Some women from ethnic minority groups appeared to abstain from the discussion around the role of sexual behaviours in cervical cancer development and in Group 6 (where all women were from Bangladeshi backgrounds), sexual behaviour was not mentioned at all.
Women had varying views about whether age increased or decreased risk of cervical cancer and some provided possible mechanisms for why this might be. For example, one woman who thought cervical cancer risk decreased with age suggested this was because the cervix erodes:
“You lose, what is it, the ovaries … your actually cervix etcetera actually erodes away a bit … but I presume you have less chance because you’d have presumably less cervix, or whatever” (P2, Group 1).

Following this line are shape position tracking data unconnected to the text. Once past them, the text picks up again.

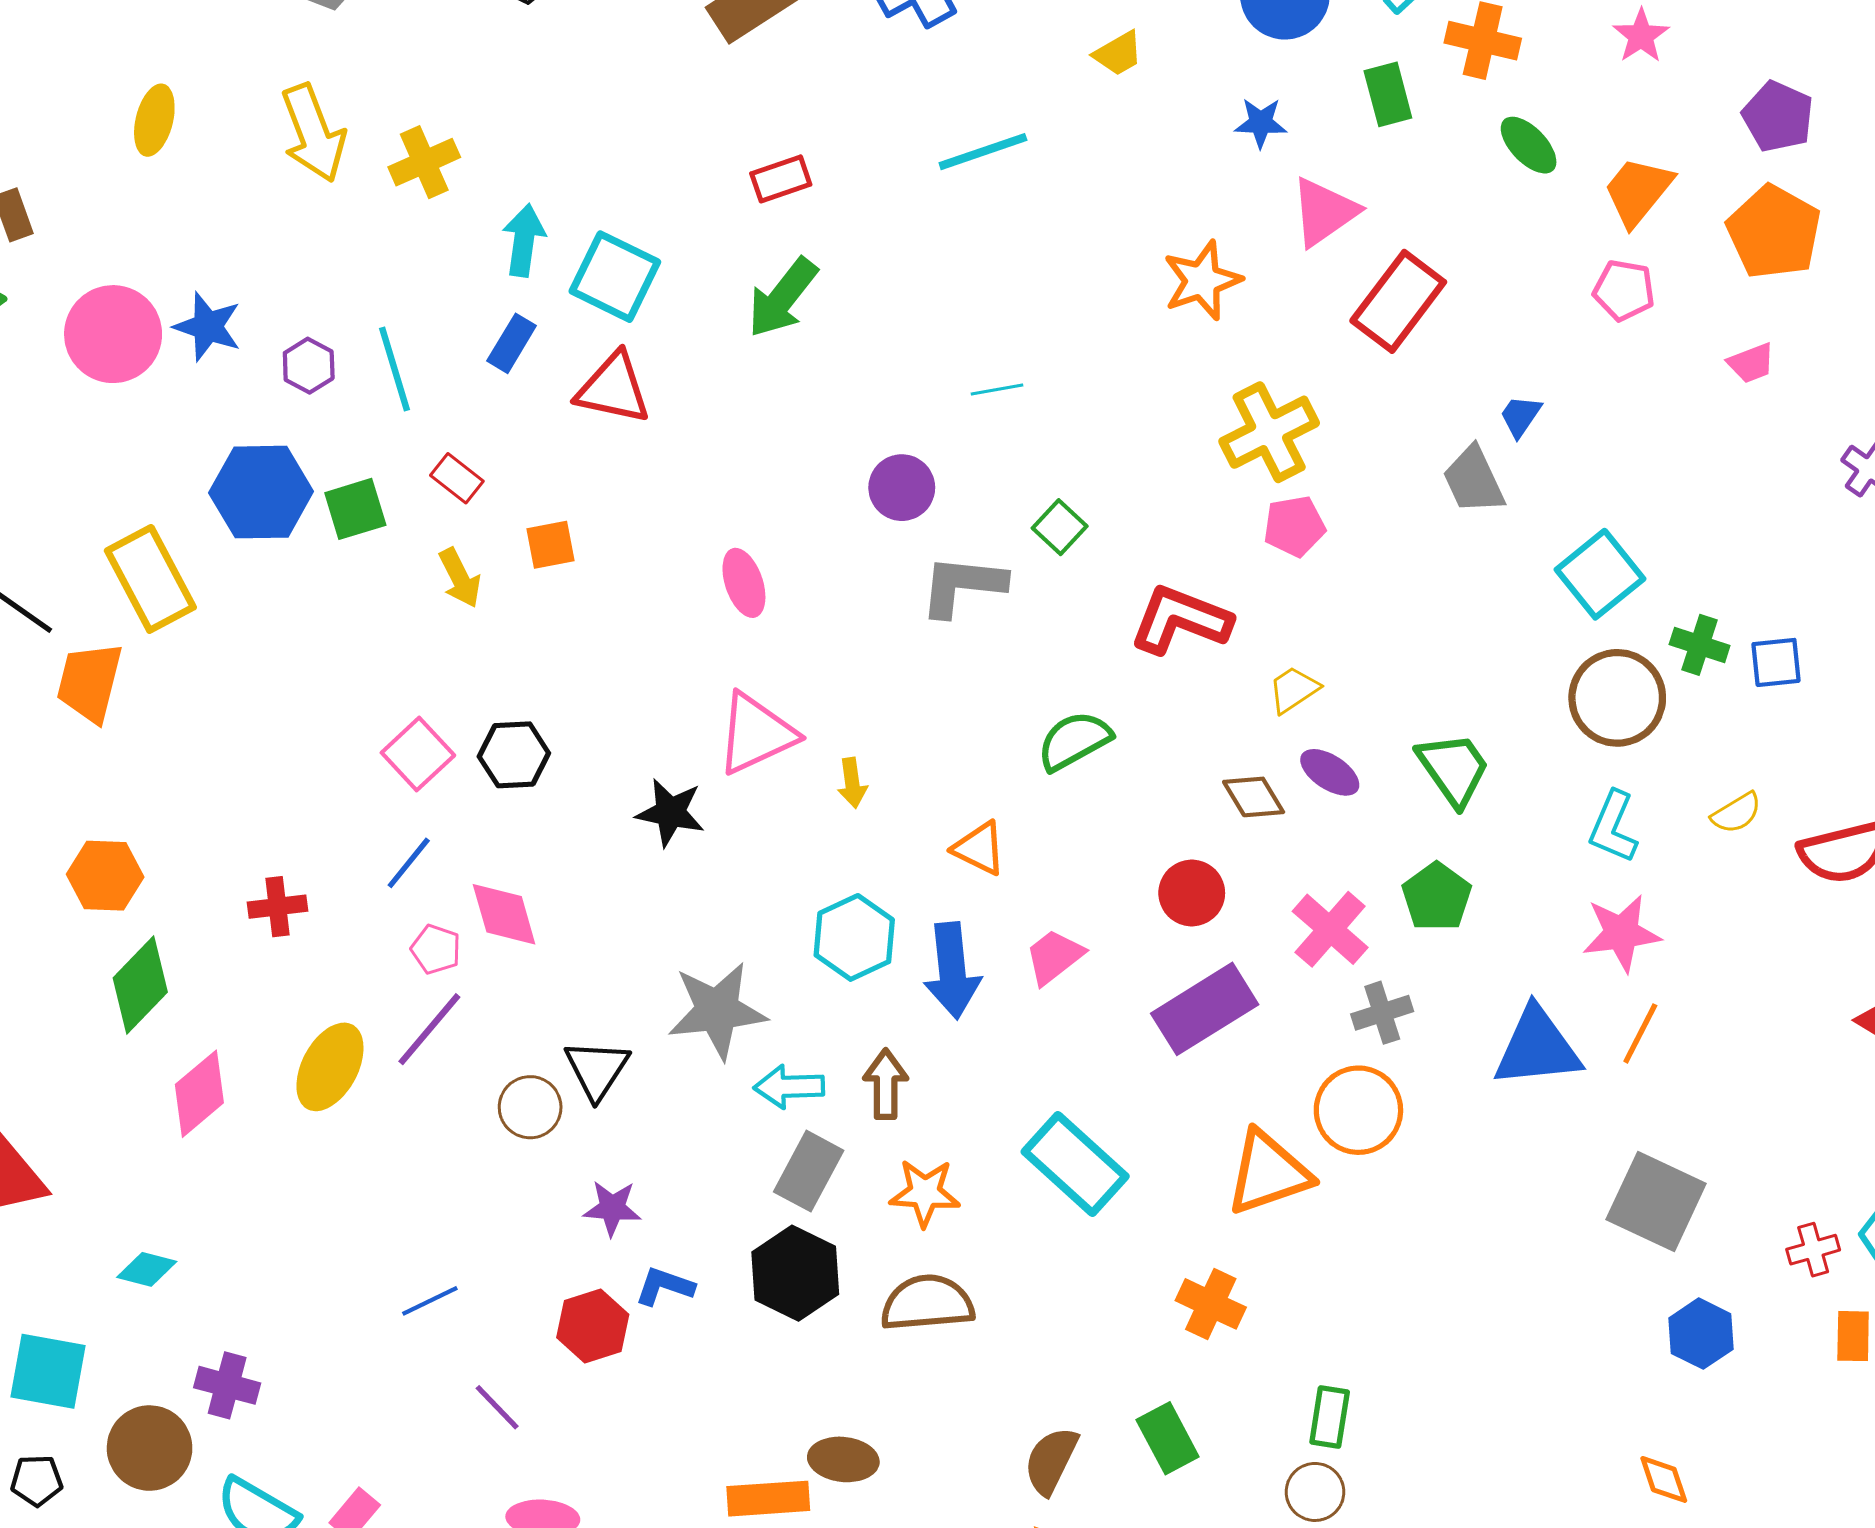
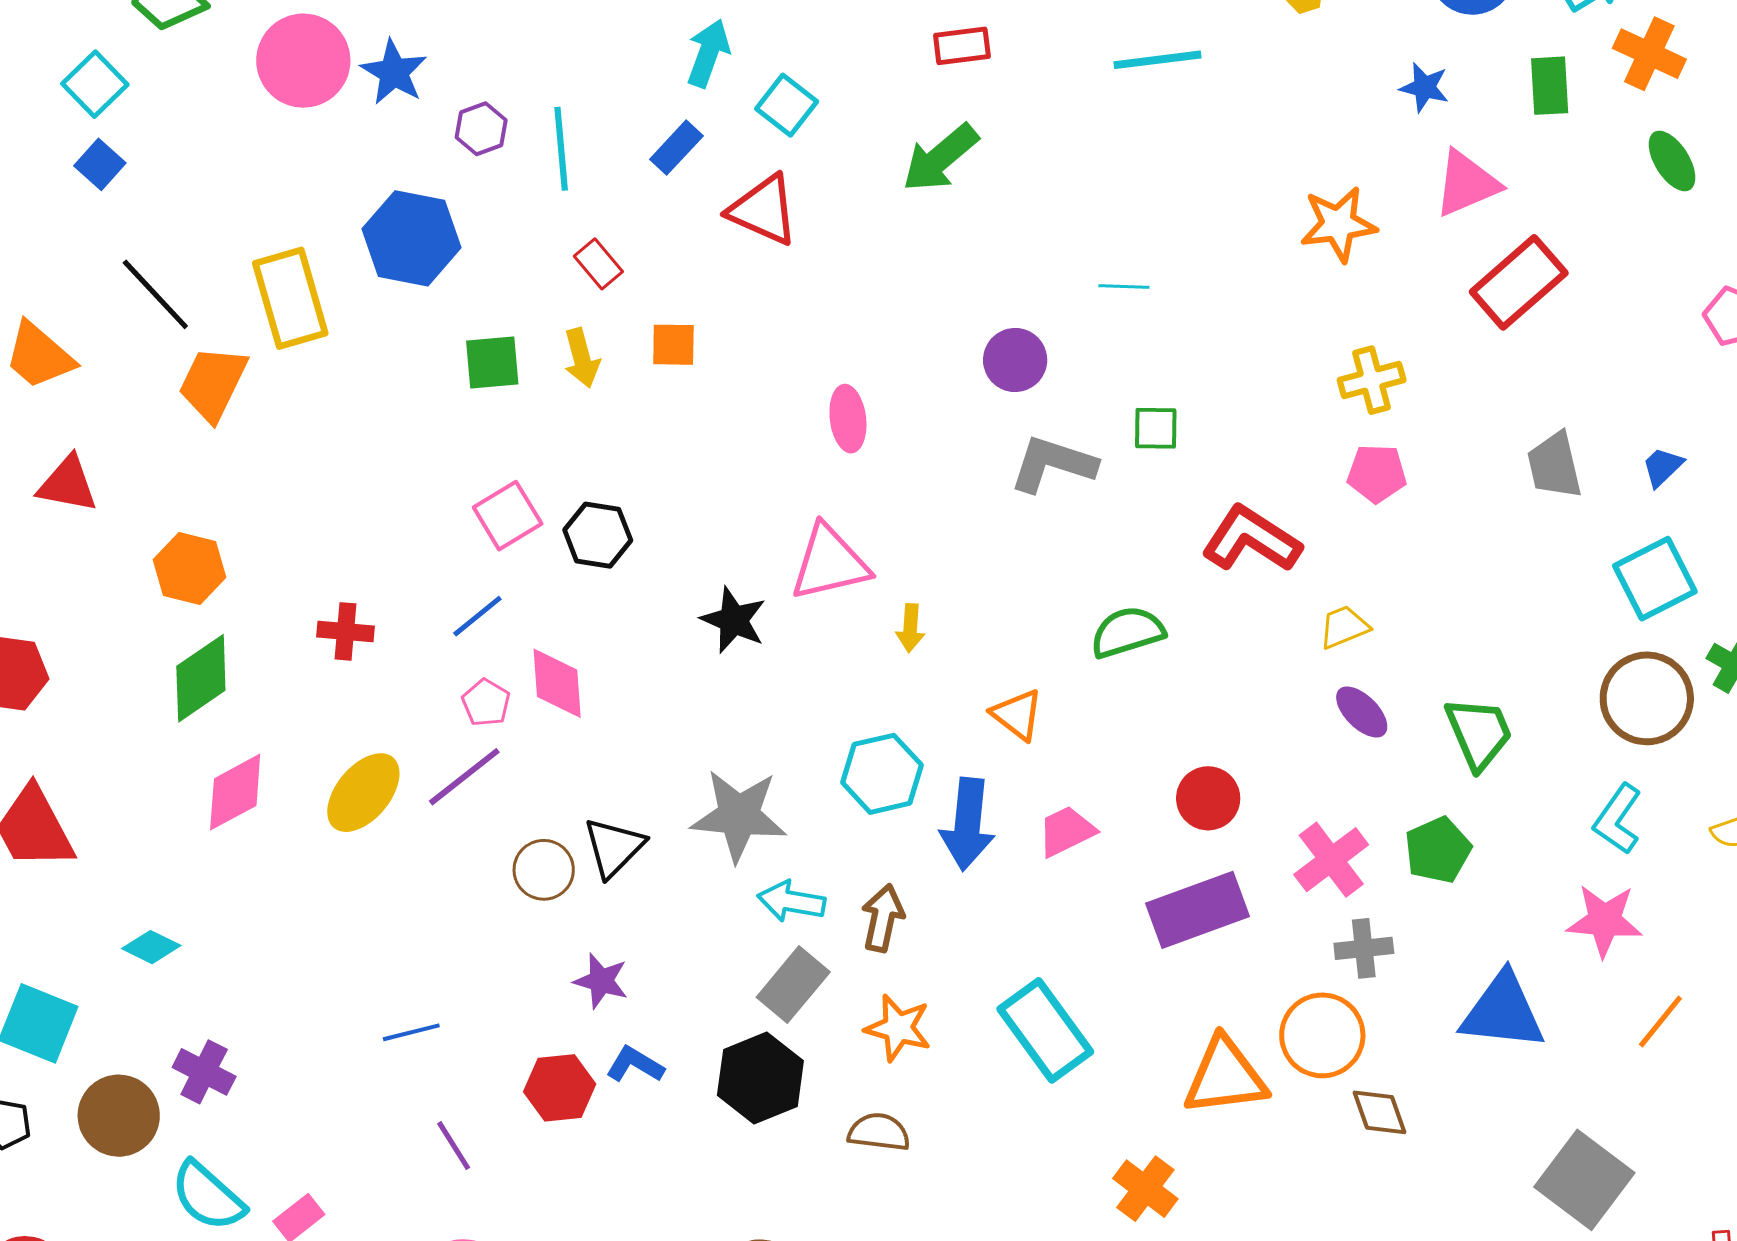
cyan square: (615, 277) -> (787, 105), size x0.7
blue trapezoid: (1520, 416) -> (1663, 467), moved
yellow cross: (1269, 432) -> (1372, 380), size x0.7
green square: (355, 509) -> (492, 363), moved
green square: (1060, 527) -> (1156, 428), turned 36
brown diamond: (1254, 797) -> (1379, 1112), moved
orange line: (1640, 1033) -> (1660, 1022), moved
brown semicircle: (927, 1303) -> (879, 1132), size x0.7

Another woman who believed that age increased the risk of cervical cancer thought this was due to hormonal changes:
“I do believe our chances go up now of getting it. Just because the hormonal change, the oestrogen and that and so you, they might wear away cells at a different rate” (P3, Group 1).
Other causal beliefs
Other suggestions of factors that increase the risk of cervical cancer were varied and dispersed between groups. They included smoking, alcohol, ethnicity, obesity, having children, fibroids, lacking vitamins, breastfeeding, chemicals in soap, vaginal dryness, hormonal changes, negative emotions, diabetes, and urine infection. One woman mentioned ‘papilloma virus’. Four of six focus groups discussed how family history of cervical cancer could predispose or increase the risk of cervical cancer; “I think it’s something that’s passed down … So, if you have someone in the family you’re more likely to develop it.” (P4, Group 1).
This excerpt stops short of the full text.